En application de cet article, la garantie de parfait achèvement est une obligation de faire pesant sur les entrepreneurs visant à rendre l’ouvrage conforme à celui envisagé par les parties dans le cadre du contrat d’ouvrage. Elle s’étend à la réparation de tous les désordres signalés à la réception par le maître de l’ouvrage ou non apparents à la réception à l’exception des désordres provenant de l’usure normale ou de l’usage.
Par exception, l’obligation devient une obligation indemnitaire dès lors que le maître d’ouvrage démontre à l’issue du délai convenu ou à défaut d’accord sur le délai avoir adressé une mise en demeure de réaliser les travaux de nature à remédier aux désordres réservés ou dénoncés dans le délai d’un an. Dans ce cas le maître de l’ouvrage pourra faire exécuter les travaux aux frais et risques de l’entrepreneur et solliciter en justice le remboursement des sommes ainsi avancées.
La garantie de parfait achèvement due par l’entrepreneur laisse subsister néanmoins la responsabilité de droit commun des constructeurs, pour les désordres apparus postérieurement à la réception ou révélés dans toutes leurs ampleurs et conséquences postérieurement à la réception et ne relevant pas de la garantie bienno-décennale. Il appartient à ce titre au maître d’ouvrage de rapporter la preuve que le désordre est imputable à une faute de l’entreprise.
Sur le déplacement de la grille d’aération et rebouchage du trou dans les WC
M. [E] expose qu’au vu du constat d’huissier il est démontré que la grille d’aération installée dans les WC ne débouche sur rien, que la société Objectif silence tente de créer une confusion avec la grille d’aération de la salle de douche et que l’avocat de la société demanderesse a indiqué dans un courrier du 31 octobre 2018 qu’il ne s’agissait pas d’une malfaçon puisqu’elle avait été installée.
La société Alliance en qualité de liquidateur judiciaire de la société Objectif silence expose que l’installation des grilles à cet endroit a été demandée précisément par M. [E] au plombier, que ces travaux ne relèvent pas de son marché, qu’enfin il n’apporte pas la preuve du caractère caché de ce désordre.
Au vu des pièces du dossier, il ne ressort pas des 4 devis produits que la société Objectif silence se voit vue confier l’installation de grilles dans les WC de M. [E].

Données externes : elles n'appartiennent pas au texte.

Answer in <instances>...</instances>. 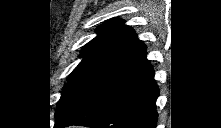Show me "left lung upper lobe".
Masks as SVG:
<instances>
[{"instance_id": "obj_1", "label": "left lung upper lobe", "mask_w": 221, "mask_h": 128, "mask_svg": "<svg viewBox=\"0 0 221 128\" xmlns=\"http://www.w3.org/2000/svg\"><path fill=\"white\" fill-rule=\"evenodd\" d=\"M85 45L83 60L67 79L55 110V125L65 122L99 99L146 58V47L119 19L101 25Z\"/></svg>"}]
</instances>
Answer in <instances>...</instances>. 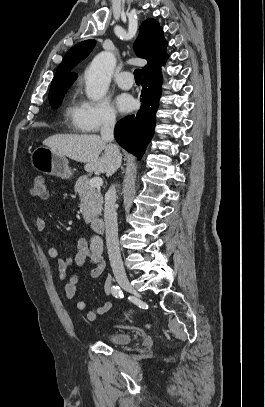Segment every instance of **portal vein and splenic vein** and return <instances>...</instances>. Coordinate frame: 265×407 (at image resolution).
Here are the masks:
<instances>
[{"mask_svg":"<svg viewBox=\"0 0 265 407\" xmlns=\"http://www.w3.org/2000/svg\"><path fill=\"white\" fill-rule=\"evenodd\" d=\"M103 184V180L100 177H94L89 181L91 187H100Z\"/></svg>","mask_w":265,"mask_h":407,"instance_id":"18ae733b","label":"portal vein and splenic vein"}]
</instances>
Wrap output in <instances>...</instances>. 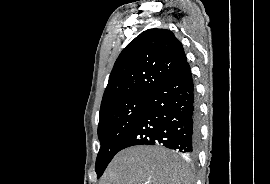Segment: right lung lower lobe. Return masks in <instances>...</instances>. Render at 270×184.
Masks as SVG:
<instances>
[{
    "instance_id": "obj_1",
    "label": "right lung lower lobe",
    "mask_w": 270,
    "mask_h": 184,
    "mask_svg": "<svg viewBox=\"0 0 270 184\" xmlns=\"http://www.w3.org/2000/svg\"><path fill=\"white\" fill-rule=\"evenodd\" d=\"M198 140V107L187 62L147 96L142 112L118 150L135 145H162L194 155Z\"/></svg>"
}]
</instances>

Par courrier du 8 octobre 2018, M. [E] a indiqué avoir postérieurement à la réception procédé au retrait de la grille d’aération des WC ayant changé de places par rapport à l’état antérieur aux travaux et avoir constaté qu’elle donnait sur un tuyau d’évacuation des eaux usées et non sur la conduite d’aération de l’immeuble. Par courrier du 18 octobre 2018 M. [E], par l’intermédiaire de son conseil, a mis en demeure la société Objectif silence de procéder notamment à la reprise des désordres ainsi dénoncés
Au vu du courrier de la société Objectif silence non daté (produit en pièce 12-1 du défendeur), il y a lieu de constater que celle-ci ne conteste pas avoir installé la grille des toilettes et se contente de nier la qualification de malfaçon.
Or dans la mesure où il ressort du constat d’huissier et des devis produits que la grille d’aération des WC n’a pas été posée sur le conduit d’aération de l’immeuble, où ce désordre n’était pas apparent à la réception dans la mesure où il nécessitait de procéder à la dépose de la grille, où quand bien même la société Objectif silence a accepté de poser cette grille en dehors de son marché de travaux, celle-ci ne devait pas moins s’engager à le réaliser conformément aux règles de l’art, il convient de la condamner à la reprise de ce désordre dont le coût doit être fixé au vu des devis produits à la somme de 146 €.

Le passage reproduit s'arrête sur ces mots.